Pinter’s “Old Times” teases and fascinates with memory and fantasy

 

“Old Times”
Written by Harold Pinter.
Directed by Douglas Hodge .
Roundabout Theatre Company at American Airlines Theatre,
227 West 42nd Street, New York City.
212.719.1300, http://www.roundabouttheatre.org/Shows-Events/Old-Times.aspx
Opened: Oct 6, 2015; closes Nov 29, 2015.
Reviewed by Lucy Komisar Oct 10, 2015.

Pinter is a wonderful trickster, playing games with the audience as they watch characters on the stage playing games with each other. This one, first staged in 1971, is about memory, or imagining, or both.

Clive Owen as Deeley, Kelly Reilly as Kate, Eve Best as Anna. Photo by Joan Marcus.

 

And the actors — Clive Owen, Eve Best and Kelly Reilly — pull it off and pull the audience in subtly, as if they were hardly trying. Credit director Douglas Hodge for getting the mystery right.

Deeley (Owen) and Kate (Reilly) are a married couple living in the country, a ways from London. Anna (Best) arrives for a visit. But the start is curious. Anna is wearing an elegant cocktail dress with a halter top and open back, very high heels, not what you’d wear to dinner at the country house of middle class friends.

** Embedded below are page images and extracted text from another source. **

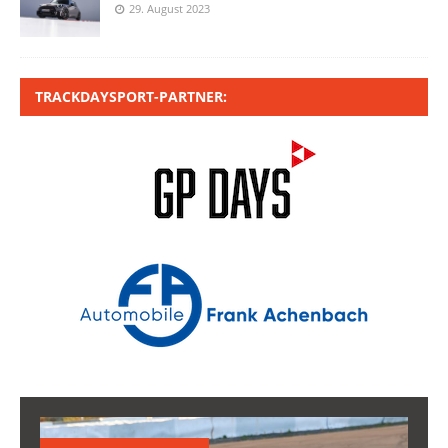
29. August 2023
TRACKDAYSPORT-PARTNER: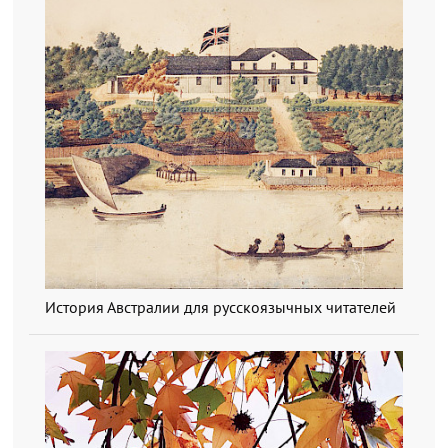
История Австралии для русскоязычных читателей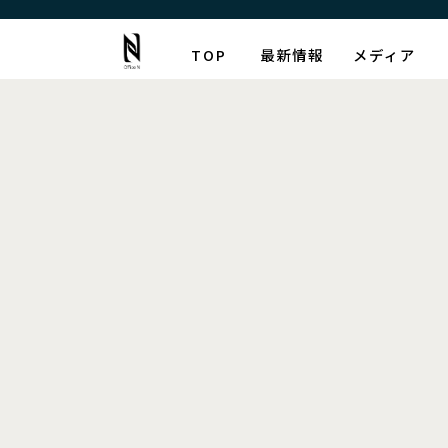
TOP
最新情報
メディア
最新情報
[%article_list_start%]
[!% if (image.url!="") { %]
[!% } %]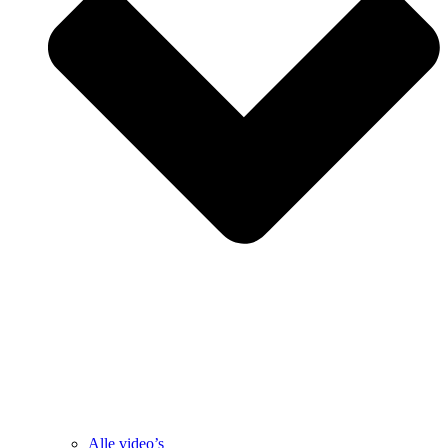
Alle video’s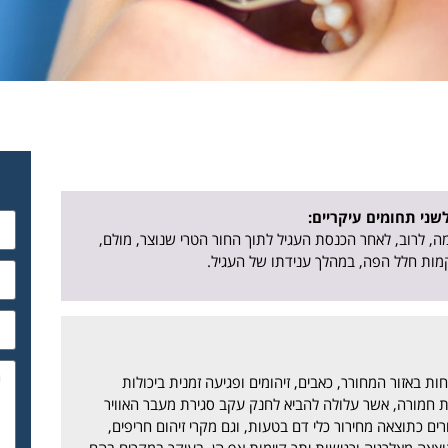
שני תחומים עיקריים:
ה, לרוב, לאחר הכנסת העגיל לתוך החור הטרי שנוצר, מולם,
רקמות חלל הפה, במהלך ענידתו של העגיל.
ת באזור המחורר, כאבים, זיהומים ופגיעה זמנית ביכולות
קת חמורה, אשר עלולה להביא לחנק עקב סגירת מעבר האוויר
ורים כתוצאה מחירור כלי דם בטעות, וגם מקרי זיהום חריפים,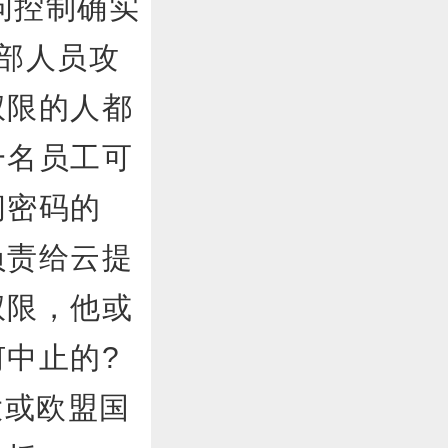
控制确实
部人员攻
权限的人都
一名员工可
问密码的
负责给云提
权限，他或
中止的?
或欧盟国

Anna is strong, sensual. Katy is reticent, timid. Deeley is mild but not unassertive.

As the conversation goes on, they are looking back to memory, but they remember different things. Kate knew Anna. But did Deeley? And what’s the point of Kate telling Deeley that Anna, her roommate, wore her underwear? What was the relationship between Kate and Anna?

Kelly Reilly as Kate, Eve Best as Anna, Clive Owen as Deeley. Photo by Joan Marcus.

 

Bit by bit pieces of the memory puzzle fit together. As Pinter often does, the facts move between the present and the past.

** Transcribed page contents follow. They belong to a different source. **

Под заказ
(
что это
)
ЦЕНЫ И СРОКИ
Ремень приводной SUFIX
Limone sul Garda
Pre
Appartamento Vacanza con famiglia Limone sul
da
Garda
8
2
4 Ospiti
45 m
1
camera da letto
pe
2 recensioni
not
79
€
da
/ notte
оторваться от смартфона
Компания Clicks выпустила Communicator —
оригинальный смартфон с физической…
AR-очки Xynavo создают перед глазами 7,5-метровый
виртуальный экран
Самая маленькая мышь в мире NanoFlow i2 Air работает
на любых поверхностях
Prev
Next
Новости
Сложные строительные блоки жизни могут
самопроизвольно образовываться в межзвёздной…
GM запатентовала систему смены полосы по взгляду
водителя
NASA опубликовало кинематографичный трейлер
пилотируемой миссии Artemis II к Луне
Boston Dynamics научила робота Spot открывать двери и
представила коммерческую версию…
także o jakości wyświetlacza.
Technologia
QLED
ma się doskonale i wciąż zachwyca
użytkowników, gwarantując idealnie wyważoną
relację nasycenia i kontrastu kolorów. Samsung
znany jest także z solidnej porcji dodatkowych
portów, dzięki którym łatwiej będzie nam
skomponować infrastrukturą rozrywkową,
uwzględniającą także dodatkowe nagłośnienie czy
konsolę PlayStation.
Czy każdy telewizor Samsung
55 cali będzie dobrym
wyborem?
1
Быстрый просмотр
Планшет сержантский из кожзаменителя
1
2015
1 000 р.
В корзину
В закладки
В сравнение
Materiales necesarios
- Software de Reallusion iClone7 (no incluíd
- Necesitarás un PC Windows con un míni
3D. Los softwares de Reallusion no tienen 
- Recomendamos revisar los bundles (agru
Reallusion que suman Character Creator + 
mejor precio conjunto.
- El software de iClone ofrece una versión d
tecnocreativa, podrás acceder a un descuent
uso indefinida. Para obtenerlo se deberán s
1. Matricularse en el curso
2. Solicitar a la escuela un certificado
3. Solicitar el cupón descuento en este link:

The women recall their girlish memories as secretaries sitting in cafes with writers, artists, and actors.

Kate offers Anna a coffee. Odd, I thought, for an evening cocktail hour drink. When Deeley asks, “Do you drink brandy?” Anna quickly assents.

Music pulsates, and a circular eye on the backdrop turns. Light flashes over long purple couches that are sometimes beds.

Eve Best as Anna, Clive Owen as Deeley. Photo by Joan Marcus.

 

Anna says that she now lives in a villa in Sicily. The conversation appears to reprise the past. She and Deeley do a medley of tunes from the American songbook. Their language is lines from songs. Anna: “I get no kick from champagne.” Is that underlining fantasy? They talk about Kate as if she weren’t there.

We learn that Deely and Kate met at a cinema 20 years ago. Kate was interested in the arts. Deely remarks that his job takes him traveling. He says, “I probably caught a glimpse of that villa.” Anna’s villa.

Kate leaves them to take a bath. That is odd if there is company. Is there really company?

Kelly Reilly as Kate, Clive Owen as Deeley. Photo by Joan Marcus.

 

Deely remembers picking up a young woman in a bar and taking her to a party where he sat looking up her skirt. At underwear. Hmm, is that Kate’s underwear. What does that mean? Kate remembers a man sobbing in her room, bent over her bed. “Then he left, as if I were dead.” Deely tells Kate that he and Anna met before.

Then surprise, Kate tells Anna, “I remember you lying dead. You didn’t know I was watching you. I leaned over you. Your face was dirty. You lay dead, your face scrawled with dirt, all kinds of earnest inscriptions, but unblotted, so that they had run, all over your face, down to your throat. Your sheets were immaculate. I was glad. I would have been unhappy if your corpse had lain in an unwholesome sheet.” True? Fantasy?

Clive Owen as Deeley, Eve Best as Anna, Kelly Reilly as Kate. Photo by Joan Marcus.

 

I found it all engrossing, fascinating, and perfectly acted by the three. Best as Anna is strong and erotic, Reilly as Katy is childlike, diffident. Owen as Deeley seems quite normal, but you wonder if he has been bested by the women.

So is this a memory of life, past, death, is Anna really there? And what was the relation between/among any of the three? Well, it’s Pinter, so you’ll never be sure.